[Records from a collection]
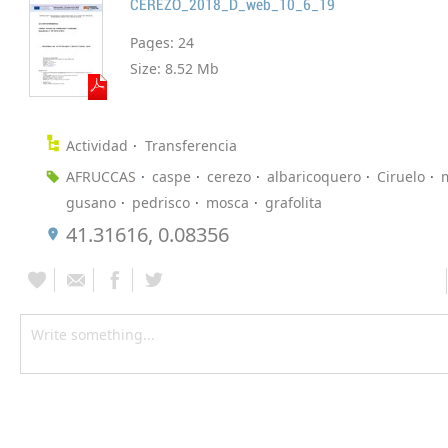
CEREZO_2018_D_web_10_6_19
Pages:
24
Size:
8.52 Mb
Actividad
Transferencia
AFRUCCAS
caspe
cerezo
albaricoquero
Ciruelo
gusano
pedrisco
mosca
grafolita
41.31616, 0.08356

--

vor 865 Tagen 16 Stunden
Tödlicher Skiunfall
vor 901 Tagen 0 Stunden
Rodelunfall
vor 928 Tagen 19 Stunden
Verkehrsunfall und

* **Work required**: In the entries above, find each line with the word "Tagen" and copy it.

* **The answer**:
vor 865 Tagen 16 Stunden
vor 901 Tagen 0 Stunden
vor 928 Tagen 19 Stunden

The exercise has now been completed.